As I try to narrate everything possible for the benefit of my 10 month old son, Arlo, I constantly find myself saying things that I wouldn’t normally say in the course of an ordinary day. I say things like, “Daddy is fully extending his pale, white arm, to scratch the ear of the old, grey cat that we call Nona.” I realize that it must sound incredibly stupid to those around me, but, as I’m convinced that it’s making him smarter, I keep doing it. Well, this weekend, while making our way back from Chicago, I found myself holding my son in one arm, while standing at the urinal of a western Michigan Panera. And, after scanning the room quickly for folks who may not appreciate incredibly detailed urination commentary, I went into play-by-play mode. “Daddy is taking out his penis with his right hand,” I said slowly, clearly articulating every syllable, as he looked on silently. And, it was at that moment, that I heard a tiny, muffled cough from behind me, emanating from one of the stalls.

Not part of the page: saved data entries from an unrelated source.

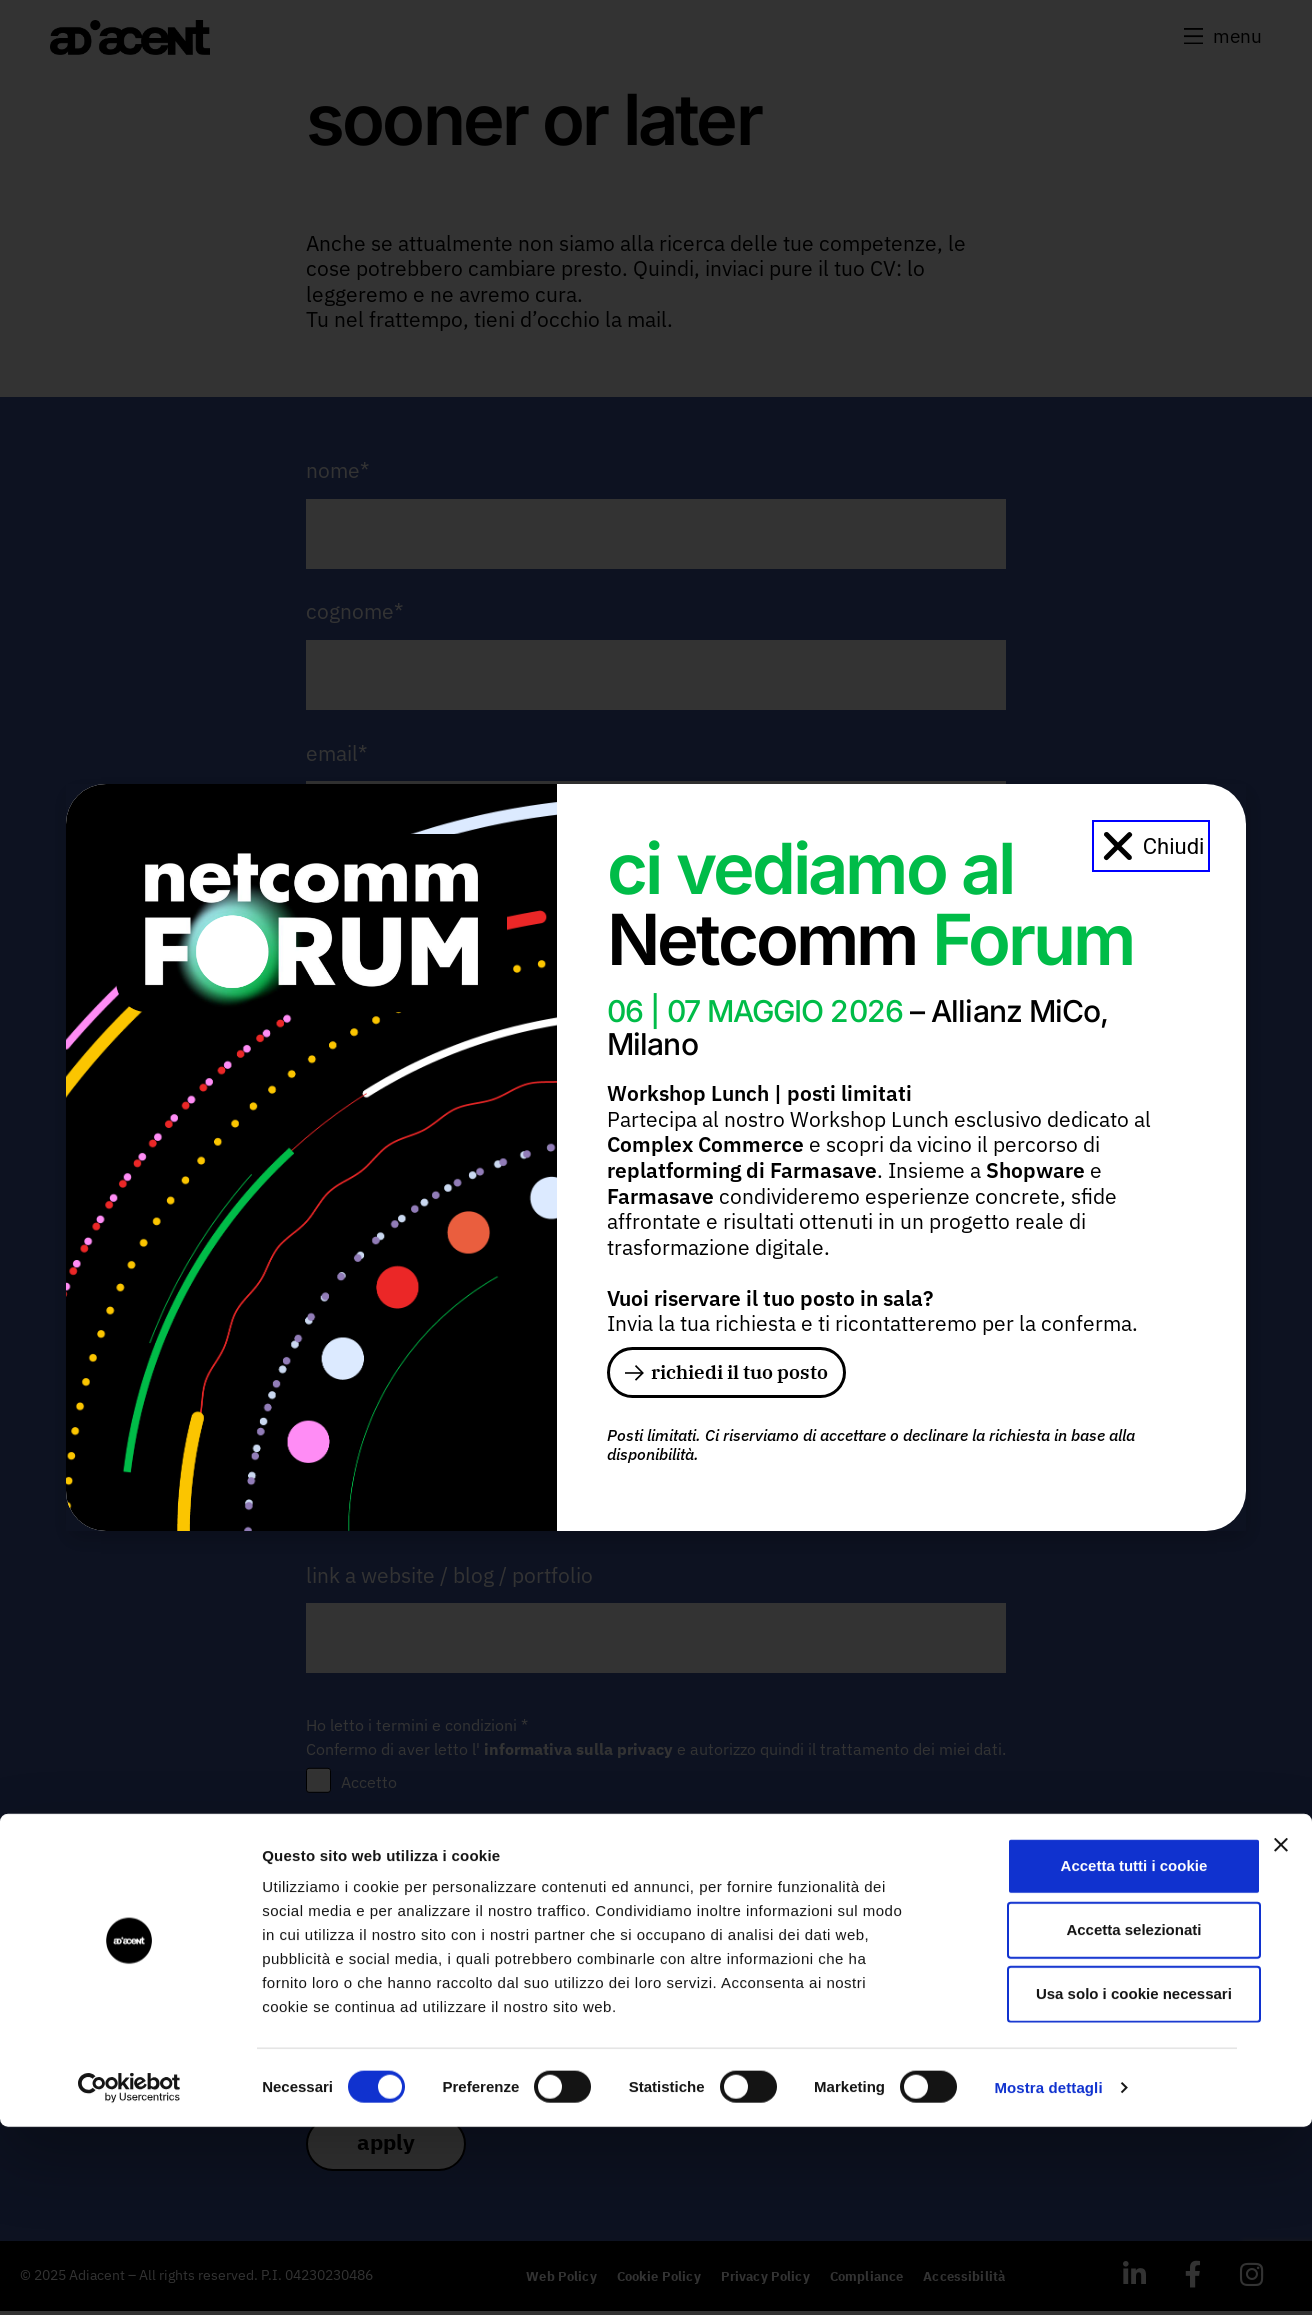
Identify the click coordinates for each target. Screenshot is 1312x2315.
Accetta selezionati (1093, 2117)
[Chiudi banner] (1281, 2033)
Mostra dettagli (1048, 2275)
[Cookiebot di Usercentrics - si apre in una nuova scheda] (129, 2276)
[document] (656, 1157)
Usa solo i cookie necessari (1094, 2181)
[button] (1151, 844)
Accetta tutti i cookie (1094, 2053)
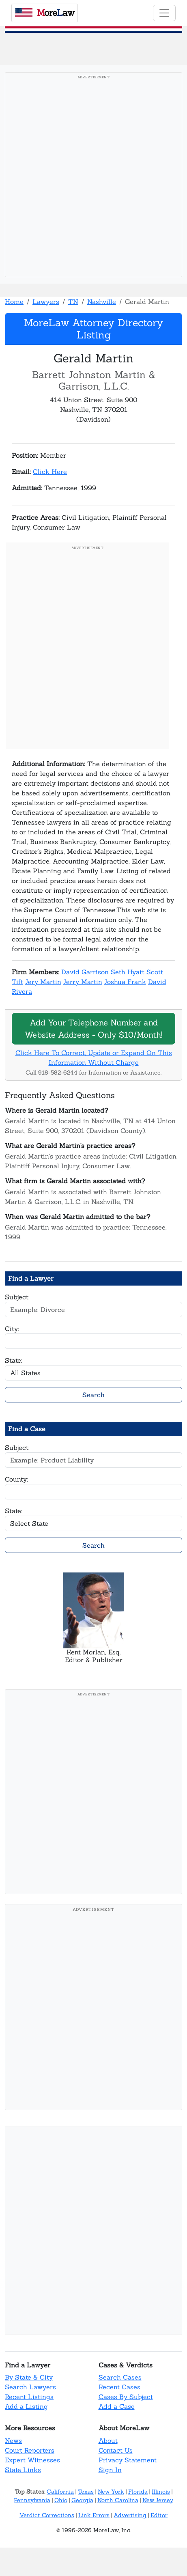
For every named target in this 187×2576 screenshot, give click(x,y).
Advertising (130, 2515)
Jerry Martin (82, 982)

I should have immediately addressed the fellow, saying something like, “You can’t hear him, but I’m holding a baby right now, and I think that it’s important for him to understand the steps involved in male urination,” but instead I just continued on with the act in silence, allowing the man on the other side of the thin, metal door to imagine the worst, as he struggled to shit out his sausage asiago bagel. And I’m truly sorry about that.
Connect










15 Comments
Someone should tell this man that he can come out of his stall.

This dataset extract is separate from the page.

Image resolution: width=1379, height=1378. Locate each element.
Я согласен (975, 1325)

Oh that is funny! The narration is so much better than what I did when mine was little, which was try and come up with meaningful dialogue that was really monologue. I wish I could find that guy’s blog.

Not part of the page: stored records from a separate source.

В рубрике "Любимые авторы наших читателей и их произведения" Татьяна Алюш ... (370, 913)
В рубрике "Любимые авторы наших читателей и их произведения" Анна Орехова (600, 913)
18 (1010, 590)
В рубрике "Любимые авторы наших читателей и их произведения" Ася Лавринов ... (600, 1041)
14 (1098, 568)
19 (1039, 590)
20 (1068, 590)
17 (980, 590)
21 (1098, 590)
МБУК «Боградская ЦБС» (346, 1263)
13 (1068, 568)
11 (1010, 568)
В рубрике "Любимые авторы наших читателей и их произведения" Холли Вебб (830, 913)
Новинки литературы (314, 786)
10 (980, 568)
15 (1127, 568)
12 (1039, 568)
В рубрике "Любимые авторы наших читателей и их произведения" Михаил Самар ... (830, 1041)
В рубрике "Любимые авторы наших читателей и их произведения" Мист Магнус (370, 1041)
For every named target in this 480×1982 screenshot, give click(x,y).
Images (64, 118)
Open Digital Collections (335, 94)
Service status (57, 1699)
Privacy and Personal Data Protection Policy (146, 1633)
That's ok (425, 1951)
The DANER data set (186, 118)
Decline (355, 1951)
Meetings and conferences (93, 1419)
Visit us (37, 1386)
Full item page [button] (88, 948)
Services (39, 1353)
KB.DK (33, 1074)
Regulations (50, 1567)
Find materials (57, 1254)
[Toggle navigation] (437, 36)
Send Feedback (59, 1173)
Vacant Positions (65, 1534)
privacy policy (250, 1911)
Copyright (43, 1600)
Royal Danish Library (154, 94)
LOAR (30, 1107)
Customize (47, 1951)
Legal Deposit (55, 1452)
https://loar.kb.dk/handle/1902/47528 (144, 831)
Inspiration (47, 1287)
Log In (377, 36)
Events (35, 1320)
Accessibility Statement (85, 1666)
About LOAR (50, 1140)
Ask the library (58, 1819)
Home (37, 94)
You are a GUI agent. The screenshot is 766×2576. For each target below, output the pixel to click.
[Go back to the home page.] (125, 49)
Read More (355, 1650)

What would have followed, had you not be interrupted? “Now the yellow pee pee is flowing from the tip of daddy’s penis with considerable force”?
the only time you should ever utter the words ‘taking out my penis’ and ‘daddy’ in the same sentence is when you are getting intimate with your much younger girlfriend who has issues with her father.
the last place you want to say ‘daddy is taking out his penis’ is in a truck stop restroom. i am 100% positive larry craig said those same words right before his arrest in 2007.
consider yourself lucky.
“And, this, my beautiful young son, is the stuff that Karen Maurer’s dreams are made of.”
Reference-
http://markmaynard.com/2012/01/in-defense-of-my-majestic-penis/
Better that you were at the urinal, than in the stall, going on and on about how you feel poo poo moving through your bowels.
I’m tempted to see what comes up if I Google “Daddy is taking out his penis” but I’m afraid of what I might find.
You shouldn’t be allowed around children. You have a mental disorder. I don’t trust you. I’m check “Sex Offenders” in Michigan.
Me thinks comments like this one from Rose are inevitable when you reference Karen Maurer’s unhealthy fascination with blogger cock.
Yes, only a monster would say the word penis to a baby boy.
Explaining to your child how people urinate = Child molestation
Your cover has been blown, Rose.
http://www.reactiongifs.com/wp-content/uploads/2012/04/awesome.gif
I’m check too.
http://www.nytimes.com/2012/10/07/nyregion/for-poor-schoolchildren-a-poverty-of-words.html?_r=2&
Thank you for posting this explanation. I’d been puzzled by this encounter of ours for some time. Finally, this morning, I awoke and decided to see if the internet could provide an answer. As for my feelings at the time, I was both terrified AND aroused. It was weird. I thought my life was about to end, but I also had an erection. It was the damndest thing.